Exercise brief ▸ Repeat each entry as written, dropping any picture you find.

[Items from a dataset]
☆ ☆ ☆
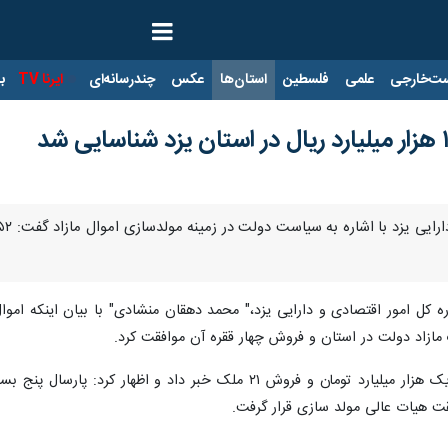
ت‌خارجی
علمی
فلسطین
استان‌ها
عکس
چندرسانه‌ای
ایرنا TV
با
ه کل امور اقتصادی و دارایی یزد،" محمد دهقان منشادی" با بیان اینکه ام
وی از ارزش افزایی ۵۷ ملک به ارزش یک هزار میلیارد تومان و فروش ۱
ت هیات عالی مولد سازی قرار گرفت.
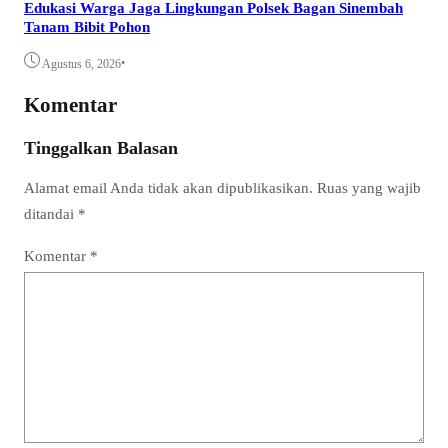
Edukasi Warga Jaga Lingkungan Polsek Bagan Sinembah
Tanam Bibit Pohon
•
Agustus 6, 2026
Komentar
Tinggalkan Balasan
Alamat email Anda tidak akan dipublikasikan.
Ruas yang wajib
ditandai
*
Komentar
*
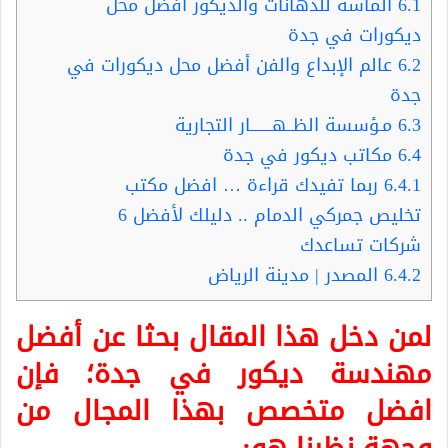
6.1
الماسة للدهانات والديكور أفضل محل
ديكورات في جدة
6.2
عالم الإبداع والفن أفضل محل ديكورات في
جدة
6.3
مـؤسسة الظــهـــــــار التجارية
6.4
مكاتب ديكور في جدة
6.4.1
ربما تفيدك قراءة … افضل مكتب
تخليص جمركي الدمام .. دليلك لأفضل 6
شركات تساعدك
6.4.2
المصدر | مدينة الرياض
لمن دخل هذا المقال بحثا عن أفضل
مهندسة ديكور في جدة
؛ فإن
افضل متخصص بهذا المجال من
وجهة نظرنا هو:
☆ ☆ ☆
Exercise solution ▸
ت‌خارجی
علمی
فلسطین
استان‌ها
عکس
چندرسانه‌ای
ایرنا TV
با
ه کل امور اقتصادی و دارایی یزد،" محمد دهقان منشادی" با بیان اینکه ام
وی از ارزش افزایی ۵۷ ملک به ارزش یک هزار میلیارد تومان و فروش ۱
ت هیات عالی مولد سازی قرار گرفت.
Edukasi Warga Jaga Lingkungan Polsek Bagan Sinembah
Tanam Bibit Pohon
•
Agustus 6, 2026
Komentar
Tinggalkan Balasan
Alamat email Anda tidak akan dipublikasikan.
Ruas yang wajib
ditandai
*
Komentar
*
6.1
الماسة للدهانات والديكور أفضل محل
ديكورات في جدة
6.2
عالم الإبداع والفن أفضل محل ديكورات في
جدة
6.3
مـؤسسة الظــهـــــــار التجارية
6.4
مكاتب ديكور في جدة
6.4.1
ربما تفيدك قراءة … افضل مكتب
تخليص جمركي الدمام .. دليلك لأفضل 6
شركات تساعدك
6.4.2
المصدر | مدينة الرياض
لمن دخل هذا المقال بحثا عن أفضل
مهندسة ديكور في جدة
؛ فإن
افضل متخصص بهذا المجال من
وجهة نظرنا هو:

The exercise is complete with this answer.